WORK TO COMPLETE. Read through the lines below and copy the ones holding the string "week".

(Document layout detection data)
----------------

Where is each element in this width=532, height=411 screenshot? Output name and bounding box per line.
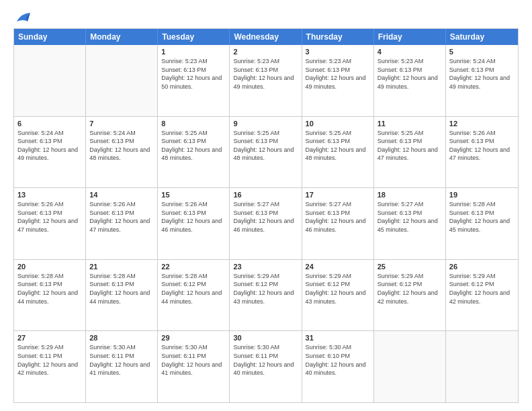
- day-number: 27: [17, 334, 82, 342]
- day-number: 1: [161, 48, 226, 56]
- day-number: 4: [378, 48, 442, 56]
- calendar-cell: 18Sunrise: 5:27 AM Sunset: 6:13 PM Dayli…: [374, 188, 446, 259]
- header-day-tuesday: Tuesday: [158, 29, 230, 45]
- calendar-cell: 17Sunrise: 5:27 AM Sunset: 6:13 PM Dayli…: [302, 188, 374, 259]
- calendar-cell: 15Sunrise: 5:26 AM Sunset: 6:13 PM Dayli…: [158, 188, 230, 259]
- calendar-cell: 9Sunrise: 5:25 AM Sunset: 6:13 PM Daylig…: [230, 117, 302, 188]
- day-number: 7: [89, 120, 154, 128]
- day-info: Sunrise: 5:28 AM Sunset: 6:13 PM Dayligh…: [89, 272, 154, 306]
- header-day-sunday: Sunday: [14, 29, 86, 45]
- day-info: Sunrise: 5:25 AM Sunset: 6:13 PM Dayligh…: [161, 129, 226, 163]
- day-number: 19: [449, 191, 515, 199]
- day-info: Sunrise: 5:30 AM Sunset: 6:11 PM Dayligh…: [161, 343, 226, 377]
- day-number: 5: [449, 48, 515, 56]
- day-number: 16: [233, 191, 298, 199]
- day-info: Sunrise: 5:30 AM Sunset: 6:10 PM Dayligh…: [306, 343, 370, 377]
- day-info: Sunrise: 5:25 AM Sunset: 6:13 PM Dayligh…: [306, 129, 370, 163]
- day-info: Sunrise: 5:26 AM Sunset: 6:13 PM Dayligh…: [161, 200, 226, 234]
- calendar-body: 1Sunrise: 5:23 AM Sunset: 6:13 PM Daylig…: [14, 45, 518, 402]
- header-day-thursday: Thursday: [302, 29, 374, 45]
- day-number: 30: [233, 334, 298, 342]
- day-info: Sunrise: 5:29 AM Sunset: 6:12 PM Dayligh…: [378, 272, 442, 306]
- calendar-week-0: 1Sunrise: 5:23 AM Sunset: 6:13 PM Daylig…: [14, 45, 518, 116]
- logo-bird-icon: [15, 12, 30, 24]
- day-info: Sunrise: 5:24 AM Sunset: 6:13 PM Dayligh…: [449, 57, 515, 91]
- day-number: 24: [306, 263, 370, 271]
- calendar-week-2: 13Sunrise: 5:26 AM Sunset: 6:13 PM Dayli…: [14, 187, 518, 259]
- day-info: Sunrise: 5:25 AM Sunset: 6:13 PM Dayligh…: [233, 129, 298, 163]
- calendar-cell: 21Sunrise: 5:28 AM Sunset: 6:13 PM Dayli…: [86, 260, 158, 331]
- calendar-cell: [86, 45, 158, 116]
- day-info: Sunrise: 5:29 AM Sunset: 6:11 PM Dayligh…: [17, 343, 82, 377]
- day-info: Sunrise: 5:26 AM Sunset: 6:13 PM Dayligh…: [89, 200, 154, 234]
- calendar-cell: [14, 45, 86, 116]
- calendar-cell: 28Sunrise: 5:30 AM Sunset: 6:11 PM Dayli…: [86, 331, 158, 402]
- day-info: Sunrise: 5:23 AM Sunset: 6:13 PM Dayligh…: [378, 57, 442, 91]
- logo-text: [13, 12, 30, 24]
- day-info: Sunrise: 5:28 AM Sunset: 6:13 PM Dayligh…: [449, 200, 515, 234]
- day-number: 29: [161, 334, 226, 342]
- day-number: 14: [89, 191, 154, 199]
- calendar-cell: 12Sunrise: 5:26 AM Sunset: 6:13 PM Dayli…: [446, 117, 518, 188]
- calendar-cell: 29Sunrise: 5:30 AM Sunset: 6:11 PM Dayli…: [158, 331, 230, 402]
- calendar-cell: 23Sunrise: 5:29 AM Sunset: 6:12 PM Dayli…: [230, 260, 302, 331]
- day-number: 13: [17, 191, 82, 199]
- day-info: Sunrise: 5:29 AM Sunset: 6:12 PM Dayligh…: [233, 272, 298, 306]
- day-info: Sunrise: 5:23 AM Sunset: 6:13 PM Dayligh…: [233, 57, 298, 91]
- day-number: 9: [233, 120, 298, 128]
- calendar-cell: [446, 331, 518, 402]
- calendar-week-1: 6Sunrise: 5:24 AM Sunset: 6:13 PM Daylig…: [14, 116, 518, 188]
- calendar-cell: 4Sunrise: 5:23 AM Sunset: 6:13 PM Daylig…: [374, 45, 446, 116]
- day-info: Sunrise: 5:29 AM Sunset: 6:12 PM Dayligh…: [449, 272, 515, 306]
- calendar: SundayMondayTuesdayWednesdayThursdayFrid…: [13, 28, 519, 403]
- day-number: 12: [449, 120, 515, 128]
- day-info: Sunrise: 5:24 AM Sunset: 6:13 PM Dayligh…: [89, 129, 154, 163]
- day-info: Sunrise: 5:30 AM Sunset: 6:11 PM Dayligh…: [233, 343, 298, 377]
- header-day-monday: Monday: [86, 29, 158, 45]
- logo: [13, 12, 30, 24]
- day-info: Sunrise: 5:30 AM Sunset: 6:11 PM Dayligh…: [89, 343, 154, 377]
- calendar-cell: 13Sunrise: 5:26 AM Sunset: 6:13 PM Dayli…: [14, 188, 86, 259]
- calendar-header-row: SundayMondayTuesdayWednesdayThursdayFrid…: [14, 29, 518, 45]
- day-info: Sunrise: 5:26 AM Sunset: 6:13 PM Dayligh…: [449, 129, 515, 163]
- calendar-cell: 2Sunrise: 5:23 AM Sunset: 6:13 PM Daylig…: [230, 45, 302, 116]
- day-number: 26: [449, 263, 515, 271]
- day-info: Sunrise: 5:23 AM Sunset: 6:13 PM Dayligh…: [306, 57, 370, 91]
- day-number: 17: [306, 191, 370, 199]
- calendar-cell: 24Sunrise: 5:29 AM Sunset: 6:12 PM Dayli…: [302, 260, 374, 331]
- header-day-friday: Friday: [374, 29, 446, 45]
- calendar-cell: 30Sunrise: 5:30 AM Sunset: 6:11 PM Dayli…: [230, 331, 302, 402]
- day-number: 6: [17, 120, 82, 128]
- calendar-cell: 10Sunrise: 5:25 AM Sunset: 6:13 PM Dayli…: [302, 117, 374, 188]
- calendar-cell: 22Sunrise: 5:28 AM Sunset: 6:12 PM Dayli…: [158, 260, 230, 331]
- day-number: 15: [161, 191, 226, 199]
- day-info: Sunrise: 5:27 AM Sunset: 6:13 PM Dayligh…: [378, 200, 442, 234]
- day-number: 28: [89, 334, 154, 342]
- day-info: Sunrise: 5:29 AM Sunset: 6:12 PM Dayligh…: [306, 272, 370, 306]
- calendar-week-4: 27Sunrise: 5:29 AM Sunset: 6:11 PM Dayli…: [14, 330, 518, 402]
- day-info: Sunrise: 5:27 AM Sunset: 6:13 PM Dayligh…: [233, 200, 298, 234]
- day-info: Sunrise: 5:27 AM Sunset: 6:13 PM Dayligh…: [306, 200, 370, 234]
- day-info: Sunrise: 5:28 AM Sunset: 6:12 PM Dayligh…: [161, 272, 226, 306]
- calendar-cell: 1Sunrise: 5:23 AM Sunset: 6:13 PM Daylig…: [158, 45, 230, 116]
- header-day-wednesday: Wednesday: [230, 29, 302, 45]
- day-info: Sunrise: 5:23 AM Sunset: 6:13 PM Dayligh…: [161, 57, 226, 91]
- calendar-cell: 16Sunrise: 5:27 AM Sunset: 6:13 PM Dayli…: [230, 188, 302, 259]
- day-number: 31: [306, 334, 370, 342]
- day-number: 23: [233, 263, 298, 271]
- day-number: 2: [233, 48, 298, 56]
- calendar-cell: 3Sunrise: 5:23 AM Sunset: 6:13 PM Daylig…: [302, 45, 374, 116]
- calendar-cell: 8Sunrise: 5:25 AM Sunset: 6:13 PM Daylig…: [158, 117, 230, 188]
- day-info: Sunrise: 5:26 AM Sunset: 6:13 PM Dayligh…: [17, 200, 82, 234]
- day-number: 25: [378, 263, 442, 271]
- day-number: 21: [89, 263, 154, 271]
- day-number: 11: [378, 120, 442, 128]
- calendar-cell: 25Sunrise: 5:29 AM Sunset: 6:12 PM Dayli…: [374, 260, 446, 331]
- day-info: Sunrise: 5:25 AM Sunset: 6:13 PM Dayligh…: [378, 129, 442, 163]
- day-number: 22: [161, 263, 226, 271]
- day-number: 8: [161, 120, 226, 128]
- calendar-cell: 26Sunrise: 5:29 AM Sunset: 6:12 PM Dayli…: [446, 260, 518, 331]
- calendar-cell: 14Sunrise: 5:26 AM Sunset: 6:13 PM Dayli…: [86, 188, 158, 259]
- calendar-cell: 6Sunrise: 5:24 AM Sunset: 6:13 PM Daylig…: [14, 117, 86, 188]
- day-number: 10: [306, 120, 370, 128]
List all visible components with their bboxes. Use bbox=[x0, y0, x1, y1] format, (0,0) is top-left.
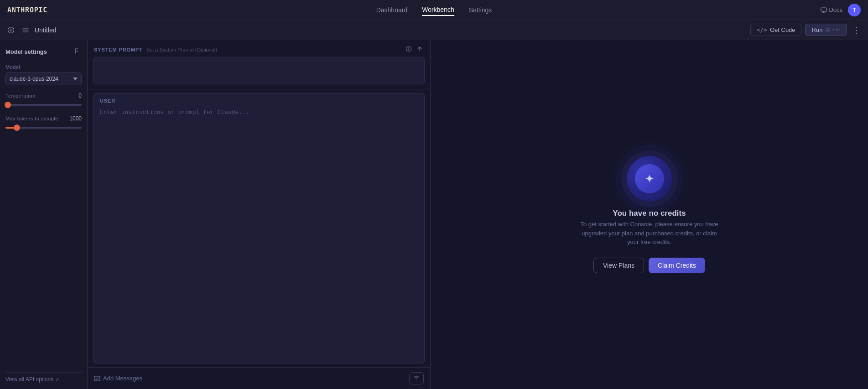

----------------

ANSWER SECTION.
- calendar-week-0: 1Sunrise: 5:23 AM Sunset: 6:13 PM Daylig…: [14, 45, 518, 116]
- calendar-week-2: 13Sunrise: 5:26 AM Sunset: 6:13 PM Dayli…: [14, 187, 518, 259]
- calendar-week-1: 6Sunrise: 5:24 AM Sunset: 6:13 PM Daylig…: [14, 116, 518, 188]
- calendar-week-4: 27Sunrise: 5:29 AM Sunset: 6:11 PM Dayli…: [14, 330, 518, 402]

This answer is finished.